* _TASK GOAL_: Scan the records below for the line containing "Аналогичные товары" and the line containing "этому направлению к". Copy both, plus every line between, exactly.

* _SUPPLIED MATERIAL_:
####

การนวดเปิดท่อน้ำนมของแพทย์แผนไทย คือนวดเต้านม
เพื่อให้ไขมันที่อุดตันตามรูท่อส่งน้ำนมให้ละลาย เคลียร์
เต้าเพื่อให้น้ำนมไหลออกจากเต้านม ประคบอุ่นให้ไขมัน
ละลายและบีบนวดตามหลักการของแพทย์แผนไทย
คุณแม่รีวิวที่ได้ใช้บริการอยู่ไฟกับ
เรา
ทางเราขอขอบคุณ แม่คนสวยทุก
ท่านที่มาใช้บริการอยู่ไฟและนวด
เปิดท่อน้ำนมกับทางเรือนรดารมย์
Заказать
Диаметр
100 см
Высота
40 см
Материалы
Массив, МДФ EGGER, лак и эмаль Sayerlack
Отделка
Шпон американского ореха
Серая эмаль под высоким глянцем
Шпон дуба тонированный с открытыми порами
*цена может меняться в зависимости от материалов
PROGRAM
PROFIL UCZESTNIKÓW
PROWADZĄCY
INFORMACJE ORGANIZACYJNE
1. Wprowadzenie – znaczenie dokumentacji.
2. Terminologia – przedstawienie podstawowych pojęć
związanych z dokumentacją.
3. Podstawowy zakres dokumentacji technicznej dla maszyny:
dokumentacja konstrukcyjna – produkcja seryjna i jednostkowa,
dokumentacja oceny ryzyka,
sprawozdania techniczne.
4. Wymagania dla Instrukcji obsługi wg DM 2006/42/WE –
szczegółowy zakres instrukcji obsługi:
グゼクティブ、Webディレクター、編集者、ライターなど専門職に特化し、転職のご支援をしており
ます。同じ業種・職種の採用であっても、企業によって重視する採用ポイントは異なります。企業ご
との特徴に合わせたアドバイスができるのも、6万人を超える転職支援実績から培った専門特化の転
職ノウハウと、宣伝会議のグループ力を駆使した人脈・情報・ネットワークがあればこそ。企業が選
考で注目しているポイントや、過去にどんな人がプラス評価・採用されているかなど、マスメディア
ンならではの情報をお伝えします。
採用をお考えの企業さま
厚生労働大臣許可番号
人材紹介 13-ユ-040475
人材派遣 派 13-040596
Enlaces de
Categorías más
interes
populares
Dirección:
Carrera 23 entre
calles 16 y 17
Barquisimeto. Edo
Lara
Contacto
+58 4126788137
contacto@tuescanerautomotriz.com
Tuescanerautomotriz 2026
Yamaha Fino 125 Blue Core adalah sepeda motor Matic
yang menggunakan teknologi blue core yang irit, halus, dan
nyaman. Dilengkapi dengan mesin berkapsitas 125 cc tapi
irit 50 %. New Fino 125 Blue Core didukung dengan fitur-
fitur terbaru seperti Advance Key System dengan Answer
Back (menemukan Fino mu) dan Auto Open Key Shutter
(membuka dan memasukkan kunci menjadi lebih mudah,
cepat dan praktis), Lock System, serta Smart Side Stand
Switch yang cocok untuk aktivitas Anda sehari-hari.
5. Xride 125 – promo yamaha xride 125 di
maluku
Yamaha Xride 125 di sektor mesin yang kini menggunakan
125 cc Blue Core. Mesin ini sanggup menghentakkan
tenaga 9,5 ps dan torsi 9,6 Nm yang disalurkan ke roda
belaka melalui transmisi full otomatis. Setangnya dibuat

####

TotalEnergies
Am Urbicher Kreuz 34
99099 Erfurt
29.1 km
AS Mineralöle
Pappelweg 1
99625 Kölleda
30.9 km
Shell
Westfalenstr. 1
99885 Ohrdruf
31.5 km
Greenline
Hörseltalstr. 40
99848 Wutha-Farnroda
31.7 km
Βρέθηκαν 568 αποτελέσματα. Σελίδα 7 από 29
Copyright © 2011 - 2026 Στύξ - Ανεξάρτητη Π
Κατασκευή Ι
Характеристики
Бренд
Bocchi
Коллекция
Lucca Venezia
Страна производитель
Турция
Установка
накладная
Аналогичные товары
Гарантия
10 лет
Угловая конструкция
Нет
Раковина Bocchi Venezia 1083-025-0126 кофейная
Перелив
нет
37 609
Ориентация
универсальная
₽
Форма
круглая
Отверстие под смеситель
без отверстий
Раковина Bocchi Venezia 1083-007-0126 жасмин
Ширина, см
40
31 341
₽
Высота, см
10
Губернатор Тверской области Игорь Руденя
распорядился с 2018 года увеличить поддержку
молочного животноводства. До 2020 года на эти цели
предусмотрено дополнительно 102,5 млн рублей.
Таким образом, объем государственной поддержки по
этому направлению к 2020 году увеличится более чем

####

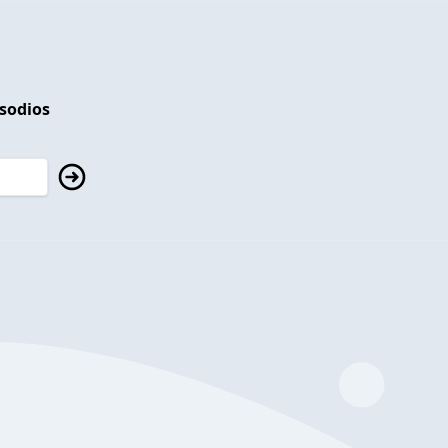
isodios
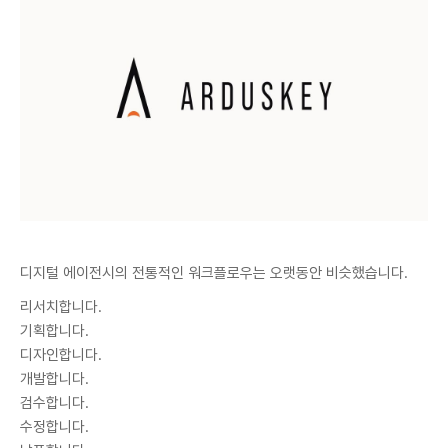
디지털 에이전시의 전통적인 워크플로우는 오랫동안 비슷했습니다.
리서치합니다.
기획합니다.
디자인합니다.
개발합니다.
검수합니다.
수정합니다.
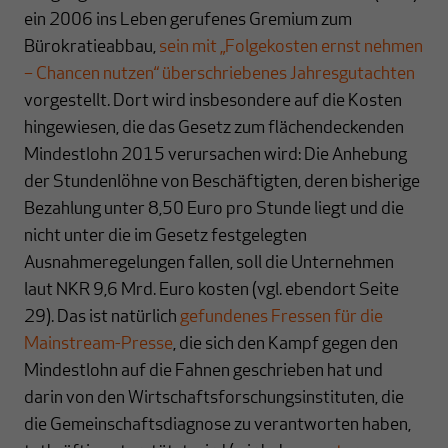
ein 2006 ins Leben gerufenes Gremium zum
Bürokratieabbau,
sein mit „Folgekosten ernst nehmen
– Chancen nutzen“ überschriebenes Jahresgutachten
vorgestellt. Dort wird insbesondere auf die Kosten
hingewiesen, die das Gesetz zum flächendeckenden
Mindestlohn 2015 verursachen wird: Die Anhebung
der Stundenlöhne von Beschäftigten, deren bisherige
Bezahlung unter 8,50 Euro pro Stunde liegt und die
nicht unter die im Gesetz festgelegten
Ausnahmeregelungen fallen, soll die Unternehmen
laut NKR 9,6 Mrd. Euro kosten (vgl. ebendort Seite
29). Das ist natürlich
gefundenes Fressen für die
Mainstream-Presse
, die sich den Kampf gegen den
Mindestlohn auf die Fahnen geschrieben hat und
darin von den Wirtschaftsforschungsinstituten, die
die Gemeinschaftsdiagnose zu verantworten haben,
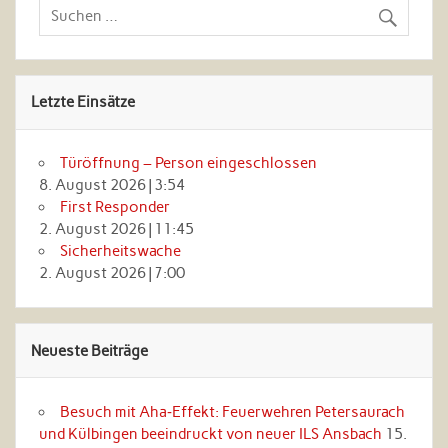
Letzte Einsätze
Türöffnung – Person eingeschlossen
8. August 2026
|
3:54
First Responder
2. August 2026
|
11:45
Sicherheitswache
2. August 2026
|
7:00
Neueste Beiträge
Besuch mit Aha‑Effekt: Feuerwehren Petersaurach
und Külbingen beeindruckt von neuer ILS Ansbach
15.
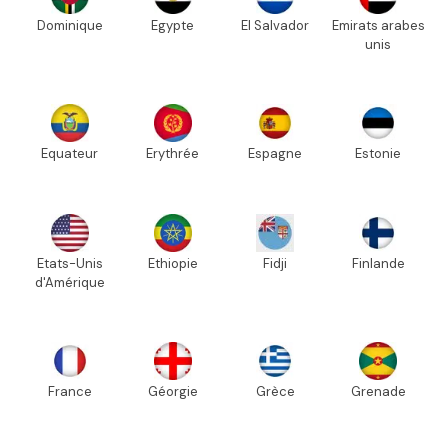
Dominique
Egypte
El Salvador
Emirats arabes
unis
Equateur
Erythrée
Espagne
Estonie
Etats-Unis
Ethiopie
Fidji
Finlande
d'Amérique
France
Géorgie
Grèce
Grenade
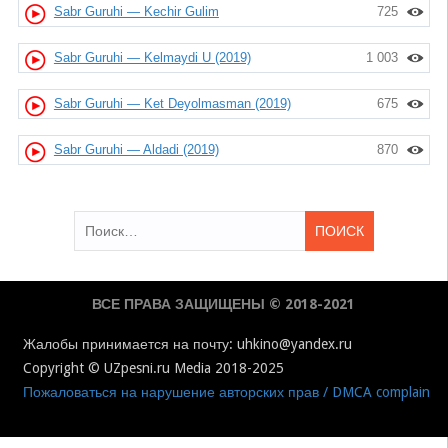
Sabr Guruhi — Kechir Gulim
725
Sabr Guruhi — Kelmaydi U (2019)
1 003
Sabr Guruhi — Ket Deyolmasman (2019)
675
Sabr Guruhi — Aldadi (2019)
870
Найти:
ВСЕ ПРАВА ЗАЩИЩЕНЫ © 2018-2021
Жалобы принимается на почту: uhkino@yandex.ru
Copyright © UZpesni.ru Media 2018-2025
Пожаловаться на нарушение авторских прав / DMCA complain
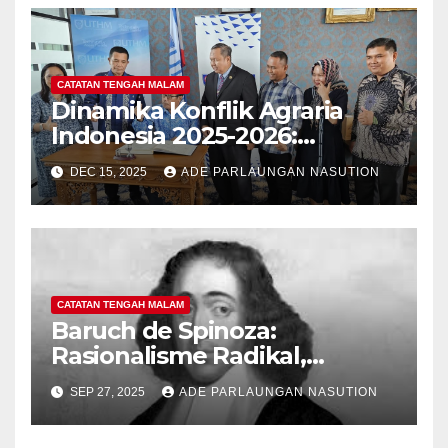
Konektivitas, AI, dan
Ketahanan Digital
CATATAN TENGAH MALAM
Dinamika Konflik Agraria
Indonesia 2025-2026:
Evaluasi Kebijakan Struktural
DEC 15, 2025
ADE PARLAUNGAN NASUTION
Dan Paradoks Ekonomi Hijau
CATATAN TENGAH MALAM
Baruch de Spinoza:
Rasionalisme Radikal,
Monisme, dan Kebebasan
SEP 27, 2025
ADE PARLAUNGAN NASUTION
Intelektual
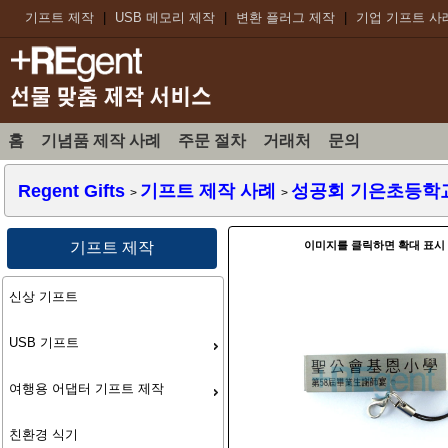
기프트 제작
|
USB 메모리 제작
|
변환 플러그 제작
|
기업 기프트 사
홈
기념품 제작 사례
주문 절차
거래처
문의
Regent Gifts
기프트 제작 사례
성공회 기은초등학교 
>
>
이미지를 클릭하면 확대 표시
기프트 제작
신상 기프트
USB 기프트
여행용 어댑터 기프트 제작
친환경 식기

####

* _EXPECTED OUTPUT_:
Аналогичные товары
Гарантия
10 лет
Угловая конструкция
Нет
Раковина Bocchi Venezia 1083-025-0126 кофейная
Перелив
нет
37 609
Ориентация
универсальная
₽
Форма
круглая
Отверстие под смеситель
без отверстий
Раковина Bocchi Venezia 1083-007-0126 жасмин
Ширина, см
40
31 341
₽
Высота, см
10
Губернатор Тверской области Игорь Руденя
распорядился с 2018 года увеличить поддержку
молочного животноводства. До 2020 года на эти цели
предусмотрено дополнительно 102,5 млн рублей.
Таким образом, объем государственной поддержки по
этому направлению к 2020 году увеличится более чем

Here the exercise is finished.